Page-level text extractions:

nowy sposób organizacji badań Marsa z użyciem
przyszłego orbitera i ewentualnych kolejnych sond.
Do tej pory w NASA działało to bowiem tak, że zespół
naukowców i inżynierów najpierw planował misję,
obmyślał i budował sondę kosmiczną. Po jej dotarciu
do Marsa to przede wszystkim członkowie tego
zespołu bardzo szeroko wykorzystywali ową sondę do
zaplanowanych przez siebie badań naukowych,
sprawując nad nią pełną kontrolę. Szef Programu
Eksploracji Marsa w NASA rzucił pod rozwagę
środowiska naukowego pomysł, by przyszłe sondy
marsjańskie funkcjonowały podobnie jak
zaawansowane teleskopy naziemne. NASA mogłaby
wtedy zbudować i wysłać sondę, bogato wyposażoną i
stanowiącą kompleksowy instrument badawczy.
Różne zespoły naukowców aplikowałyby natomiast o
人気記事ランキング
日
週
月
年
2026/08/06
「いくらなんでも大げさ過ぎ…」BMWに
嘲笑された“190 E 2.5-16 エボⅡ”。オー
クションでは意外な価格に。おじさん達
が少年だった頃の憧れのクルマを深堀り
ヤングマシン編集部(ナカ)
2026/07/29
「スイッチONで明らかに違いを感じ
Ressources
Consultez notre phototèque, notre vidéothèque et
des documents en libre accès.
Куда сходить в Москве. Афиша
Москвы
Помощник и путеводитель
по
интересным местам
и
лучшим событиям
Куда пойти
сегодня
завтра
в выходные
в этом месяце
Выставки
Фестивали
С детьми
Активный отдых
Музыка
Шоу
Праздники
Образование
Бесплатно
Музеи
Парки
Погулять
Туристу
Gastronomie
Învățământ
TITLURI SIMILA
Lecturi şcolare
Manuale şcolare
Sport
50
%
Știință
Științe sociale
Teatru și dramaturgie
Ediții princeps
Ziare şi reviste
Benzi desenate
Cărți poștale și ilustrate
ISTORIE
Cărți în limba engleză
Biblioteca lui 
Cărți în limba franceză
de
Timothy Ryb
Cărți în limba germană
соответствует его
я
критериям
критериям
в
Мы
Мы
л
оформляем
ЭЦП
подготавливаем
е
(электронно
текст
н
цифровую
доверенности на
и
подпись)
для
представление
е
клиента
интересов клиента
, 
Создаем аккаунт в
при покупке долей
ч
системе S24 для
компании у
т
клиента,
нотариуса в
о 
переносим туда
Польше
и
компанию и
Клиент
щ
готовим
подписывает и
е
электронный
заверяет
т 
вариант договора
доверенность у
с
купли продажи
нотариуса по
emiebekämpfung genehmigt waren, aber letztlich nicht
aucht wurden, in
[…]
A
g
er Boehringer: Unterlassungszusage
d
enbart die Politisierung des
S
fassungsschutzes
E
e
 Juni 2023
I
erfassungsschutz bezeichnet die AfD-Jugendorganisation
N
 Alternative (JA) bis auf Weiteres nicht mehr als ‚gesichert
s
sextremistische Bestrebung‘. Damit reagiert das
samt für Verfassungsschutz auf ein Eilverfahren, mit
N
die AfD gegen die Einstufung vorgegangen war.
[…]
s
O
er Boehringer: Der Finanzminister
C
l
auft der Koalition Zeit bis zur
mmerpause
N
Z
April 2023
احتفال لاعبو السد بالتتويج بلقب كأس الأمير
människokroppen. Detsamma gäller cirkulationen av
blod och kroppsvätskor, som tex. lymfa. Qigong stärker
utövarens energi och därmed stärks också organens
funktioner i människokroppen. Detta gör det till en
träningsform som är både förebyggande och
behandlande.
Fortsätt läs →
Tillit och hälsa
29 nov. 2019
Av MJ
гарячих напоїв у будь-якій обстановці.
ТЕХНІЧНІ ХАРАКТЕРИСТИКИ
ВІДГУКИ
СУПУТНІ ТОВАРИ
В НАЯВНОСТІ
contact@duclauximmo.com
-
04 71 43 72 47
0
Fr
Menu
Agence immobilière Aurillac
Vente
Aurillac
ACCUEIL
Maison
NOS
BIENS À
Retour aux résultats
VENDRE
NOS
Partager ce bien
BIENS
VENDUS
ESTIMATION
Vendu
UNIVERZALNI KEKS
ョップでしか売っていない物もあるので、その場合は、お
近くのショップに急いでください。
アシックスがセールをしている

> _Directions_: Report the number of lines in these entries that hold the word "Cărți". Add nothing else.

> _Task solution_: 4